The girls at work are awesome. A few days before the actual dumping took place, Rob met me at work for lunch. Afterward, I came back into the store, and I was really bummed out because he had been a complete jackass, and I really knew that things were not looking good for us. Demi, one of my coworkers, came up to me and asked what was wrong, and when I told her what had happened she said, “Girl, you don’t let anyone put out your light!” It made me laugh, and it stuck in my mind, and I keep thinking about it because she is completely right. One day last week, I was telling another coworker, Kay, about the actual dumping. She is a little older than me, and she knows all about being a single mom with awful dating stories. She told me, “I spent so much time thinking that I was never going to find anyone to love me the way that I needed to be loved, who would love my kids the way that they needed to be loved because their dad wasn’t around. And let me tell you, it is a miserable way to live. It will happen….you just have to wait for it.” And then there is my other coworker, Kylie, who simply suggested that we all go and kick Rob’s ass as a group. I love them.
I am still in a weird place. I still feel like I fell out of the sky and landed here in the middle of the tobacco fields, millions of miles away from anyone that I know. Part of me thinks that I must have been crazy for picking up and moving here, and part of me knows that I made the right choice.
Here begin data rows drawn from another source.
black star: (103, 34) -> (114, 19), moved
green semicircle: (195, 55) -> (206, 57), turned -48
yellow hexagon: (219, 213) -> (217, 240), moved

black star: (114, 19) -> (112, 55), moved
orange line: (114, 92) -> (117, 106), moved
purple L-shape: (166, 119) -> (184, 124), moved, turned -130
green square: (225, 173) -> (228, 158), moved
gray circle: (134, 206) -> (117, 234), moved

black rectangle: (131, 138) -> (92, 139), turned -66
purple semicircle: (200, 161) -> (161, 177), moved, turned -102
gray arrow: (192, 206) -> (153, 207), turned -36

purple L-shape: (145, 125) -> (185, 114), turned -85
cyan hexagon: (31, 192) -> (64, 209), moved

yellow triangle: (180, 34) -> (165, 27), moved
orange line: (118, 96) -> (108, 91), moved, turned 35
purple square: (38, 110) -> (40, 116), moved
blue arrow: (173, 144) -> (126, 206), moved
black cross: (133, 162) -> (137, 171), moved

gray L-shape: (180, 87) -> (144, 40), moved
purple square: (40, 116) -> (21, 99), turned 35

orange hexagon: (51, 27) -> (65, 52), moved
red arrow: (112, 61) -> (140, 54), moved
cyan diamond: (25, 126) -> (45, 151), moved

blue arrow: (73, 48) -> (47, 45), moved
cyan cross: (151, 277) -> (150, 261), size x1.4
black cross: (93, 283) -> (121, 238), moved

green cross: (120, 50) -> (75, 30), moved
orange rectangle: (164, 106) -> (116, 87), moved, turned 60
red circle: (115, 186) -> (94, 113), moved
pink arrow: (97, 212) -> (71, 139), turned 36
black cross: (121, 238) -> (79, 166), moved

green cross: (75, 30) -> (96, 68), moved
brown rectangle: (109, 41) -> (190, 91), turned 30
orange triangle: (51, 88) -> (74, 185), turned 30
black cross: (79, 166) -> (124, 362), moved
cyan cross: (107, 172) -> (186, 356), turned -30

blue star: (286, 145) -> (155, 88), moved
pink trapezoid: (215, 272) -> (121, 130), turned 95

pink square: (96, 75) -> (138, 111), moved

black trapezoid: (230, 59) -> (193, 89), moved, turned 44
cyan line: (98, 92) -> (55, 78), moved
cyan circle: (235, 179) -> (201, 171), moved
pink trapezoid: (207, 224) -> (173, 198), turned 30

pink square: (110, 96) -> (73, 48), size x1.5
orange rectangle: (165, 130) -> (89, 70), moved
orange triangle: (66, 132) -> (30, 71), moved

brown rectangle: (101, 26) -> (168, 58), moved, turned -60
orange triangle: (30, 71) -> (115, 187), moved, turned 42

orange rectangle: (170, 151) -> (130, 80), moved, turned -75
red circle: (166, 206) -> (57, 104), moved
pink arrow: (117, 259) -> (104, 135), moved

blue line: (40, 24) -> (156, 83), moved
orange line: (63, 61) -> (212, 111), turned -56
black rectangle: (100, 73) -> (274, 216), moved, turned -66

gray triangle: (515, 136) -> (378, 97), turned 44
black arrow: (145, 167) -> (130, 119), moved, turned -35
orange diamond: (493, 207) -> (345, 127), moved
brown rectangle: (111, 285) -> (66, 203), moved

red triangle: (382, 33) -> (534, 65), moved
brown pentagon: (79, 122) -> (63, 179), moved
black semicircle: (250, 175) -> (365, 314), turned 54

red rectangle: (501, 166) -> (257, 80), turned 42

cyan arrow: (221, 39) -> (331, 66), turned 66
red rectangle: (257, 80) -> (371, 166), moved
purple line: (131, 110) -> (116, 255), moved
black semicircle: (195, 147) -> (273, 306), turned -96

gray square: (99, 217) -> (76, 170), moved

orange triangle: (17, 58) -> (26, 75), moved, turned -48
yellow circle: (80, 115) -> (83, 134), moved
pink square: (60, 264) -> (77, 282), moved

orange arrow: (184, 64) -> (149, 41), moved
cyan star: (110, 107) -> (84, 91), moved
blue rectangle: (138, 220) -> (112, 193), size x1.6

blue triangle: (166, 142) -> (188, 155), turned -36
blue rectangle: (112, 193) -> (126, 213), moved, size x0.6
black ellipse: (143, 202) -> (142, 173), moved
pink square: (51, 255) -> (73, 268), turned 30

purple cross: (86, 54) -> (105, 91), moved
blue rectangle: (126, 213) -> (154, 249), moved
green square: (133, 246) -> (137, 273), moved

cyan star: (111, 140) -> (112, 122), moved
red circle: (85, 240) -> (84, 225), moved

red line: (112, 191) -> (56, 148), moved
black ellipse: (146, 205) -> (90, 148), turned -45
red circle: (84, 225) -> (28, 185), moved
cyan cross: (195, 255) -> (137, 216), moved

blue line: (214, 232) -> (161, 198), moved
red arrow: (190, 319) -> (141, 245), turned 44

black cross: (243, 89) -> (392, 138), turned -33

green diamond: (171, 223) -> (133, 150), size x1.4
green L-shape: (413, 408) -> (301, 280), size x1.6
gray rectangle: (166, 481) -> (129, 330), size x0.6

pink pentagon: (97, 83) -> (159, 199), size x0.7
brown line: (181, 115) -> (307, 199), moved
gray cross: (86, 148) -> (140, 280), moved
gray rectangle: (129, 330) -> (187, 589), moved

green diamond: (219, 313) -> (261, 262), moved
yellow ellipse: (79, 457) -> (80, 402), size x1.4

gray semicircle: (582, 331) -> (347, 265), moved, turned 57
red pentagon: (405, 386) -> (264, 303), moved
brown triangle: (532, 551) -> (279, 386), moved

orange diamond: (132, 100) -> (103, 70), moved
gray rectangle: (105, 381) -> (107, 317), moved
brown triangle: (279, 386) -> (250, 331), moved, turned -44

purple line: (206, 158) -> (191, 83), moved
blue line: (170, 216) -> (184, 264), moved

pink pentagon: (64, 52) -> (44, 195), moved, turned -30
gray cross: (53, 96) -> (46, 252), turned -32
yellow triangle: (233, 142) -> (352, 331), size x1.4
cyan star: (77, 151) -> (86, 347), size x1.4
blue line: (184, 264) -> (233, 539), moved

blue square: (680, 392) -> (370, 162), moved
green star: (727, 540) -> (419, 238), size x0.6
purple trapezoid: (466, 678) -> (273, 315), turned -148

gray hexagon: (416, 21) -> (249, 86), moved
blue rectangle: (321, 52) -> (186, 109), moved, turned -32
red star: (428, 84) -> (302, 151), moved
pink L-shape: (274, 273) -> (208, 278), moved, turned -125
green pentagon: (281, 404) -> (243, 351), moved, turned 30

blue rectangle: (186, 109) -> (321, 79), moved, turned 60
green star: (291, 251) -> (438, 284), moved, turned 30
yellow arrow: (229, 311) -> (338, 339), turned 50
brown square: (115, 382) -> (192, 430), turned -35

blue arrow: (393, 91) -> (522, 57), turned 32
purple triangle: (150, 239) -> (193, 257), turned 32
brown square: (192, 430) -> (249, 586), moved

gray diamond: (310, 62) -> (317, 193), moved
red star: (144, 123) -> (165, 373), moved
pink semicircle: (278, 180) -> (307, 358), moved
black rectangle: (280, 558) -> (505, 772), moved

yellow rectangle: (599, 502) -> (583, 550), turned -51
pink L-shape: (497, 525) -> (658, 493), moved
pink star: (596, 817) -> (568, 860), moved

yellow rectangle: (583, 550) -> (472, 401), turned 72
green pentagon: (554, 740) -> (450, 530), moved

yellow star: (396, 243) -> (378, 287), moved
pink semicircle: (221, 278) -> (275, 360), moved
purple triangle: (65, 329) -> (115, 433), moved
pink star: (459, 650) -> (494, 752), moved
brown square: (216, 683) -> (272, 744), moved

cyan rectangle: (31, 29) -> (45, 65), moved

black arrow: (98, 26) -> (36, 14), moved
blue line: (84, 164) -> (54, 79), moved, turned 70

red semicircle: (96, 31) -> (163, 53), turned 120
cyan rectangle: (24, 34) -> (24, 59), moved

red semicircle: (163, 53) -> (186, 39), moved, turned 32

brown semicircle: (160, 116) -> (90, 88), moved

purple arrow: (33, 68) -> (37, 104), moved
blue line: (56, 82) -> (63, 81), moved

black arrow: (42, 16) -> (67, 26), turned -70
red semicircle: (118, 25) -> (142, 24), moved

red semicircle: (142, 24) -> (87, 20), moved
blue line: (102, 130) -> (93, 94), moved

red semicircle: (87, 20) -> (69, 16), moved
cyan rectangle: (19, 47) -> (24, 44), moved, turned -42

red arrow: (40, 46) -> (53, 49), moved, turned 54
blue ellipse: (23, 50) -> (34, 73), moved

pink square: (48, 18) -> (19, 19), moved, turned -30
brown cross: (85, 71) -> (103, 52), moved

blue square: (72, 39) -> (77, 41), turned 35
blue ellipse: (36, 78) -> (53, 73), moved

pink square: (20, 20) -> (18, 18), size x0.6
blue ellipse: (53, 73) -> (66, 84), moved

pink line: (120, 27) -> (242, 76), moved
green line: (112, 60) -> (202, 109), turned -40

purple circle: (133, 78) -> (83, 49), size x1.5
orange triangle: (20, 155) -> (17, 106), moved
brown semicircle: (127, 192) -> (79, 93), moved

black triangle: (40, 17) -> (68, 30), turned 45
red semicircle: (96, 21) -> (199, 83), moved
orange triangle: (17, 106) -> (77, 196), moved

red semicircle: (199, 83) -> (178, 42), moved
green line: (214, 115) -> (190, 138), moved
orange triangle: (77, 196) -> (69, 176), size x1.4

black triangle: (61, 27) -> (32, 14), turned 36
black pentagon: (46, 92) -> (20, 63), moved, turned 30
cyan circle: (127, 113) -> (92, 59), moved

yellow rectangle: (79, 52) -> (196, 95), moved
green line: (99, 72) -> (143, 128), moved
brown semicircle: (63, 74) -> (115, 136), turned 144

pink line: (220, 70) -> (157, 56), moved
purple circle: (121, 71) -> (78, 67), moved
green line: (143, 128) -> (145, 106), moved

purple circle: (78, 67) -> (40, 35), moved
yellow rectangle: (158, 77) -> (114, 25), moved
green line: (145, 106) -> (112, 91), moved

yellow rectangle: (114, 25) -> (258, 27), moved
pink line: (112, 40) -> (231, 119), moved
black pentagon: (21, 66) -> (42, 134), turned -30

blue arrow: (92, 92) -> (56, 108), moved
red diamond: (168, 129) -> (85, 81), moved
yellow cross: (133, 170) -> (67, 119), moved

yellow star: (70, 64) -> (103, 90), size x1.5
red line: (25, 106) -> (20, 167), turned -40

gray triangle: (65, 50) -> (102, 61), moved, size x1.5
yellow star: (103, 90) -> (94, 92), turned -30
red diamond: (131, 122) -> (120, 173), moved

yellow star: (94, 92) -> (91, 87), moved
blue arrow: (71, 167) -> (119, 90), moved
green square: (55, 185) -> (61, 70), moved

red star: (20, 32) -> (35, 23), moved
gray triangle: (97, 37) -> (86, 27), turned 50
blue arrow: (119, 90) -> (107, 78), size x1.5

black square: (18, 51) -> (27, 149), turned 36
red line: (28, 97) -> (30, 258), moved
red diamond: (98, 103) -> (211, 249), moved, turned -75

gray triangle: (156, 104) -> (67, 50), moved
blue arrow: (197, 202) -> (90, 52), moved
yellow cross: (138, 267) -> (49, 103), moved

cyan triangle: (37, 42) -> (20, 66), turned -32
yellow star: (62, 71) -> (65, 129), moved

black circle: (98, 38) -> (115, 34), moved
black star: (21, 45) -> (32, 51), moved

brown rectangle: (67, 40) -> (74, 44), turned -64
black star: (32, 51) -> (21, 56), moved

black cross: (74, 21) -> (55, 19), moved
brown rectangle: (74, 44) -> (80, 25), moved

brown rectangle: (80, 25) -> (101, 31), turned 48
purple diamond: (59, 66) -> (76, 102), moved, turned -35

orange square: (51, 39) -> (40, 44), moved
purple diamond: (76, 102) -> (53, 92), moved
Part of me wants to pack up and follow my dad to Michigan next month, but the other part of me knows that I would regret it because I love my job and that the person I want most in Michigan is no longer there. I truly believe that people come into our lives just when we need them to be there, and I really think that I had Rob when I did to get me through the death of my grandmother and my transition to Raleigh. I don’t think that I would have come here if it wasn’t for him. There was too much chaos and too much fear, and there was too much of a safety net in Winston-Salem where at least I knew people and had normalcy. But having him gave me the courage to jump in feet first when I normally don’t even get in the water. I have to be open to whatever is here for me now. It is scary, and my heart is hurting because the past few months have been so incredibly tough, but I will get better.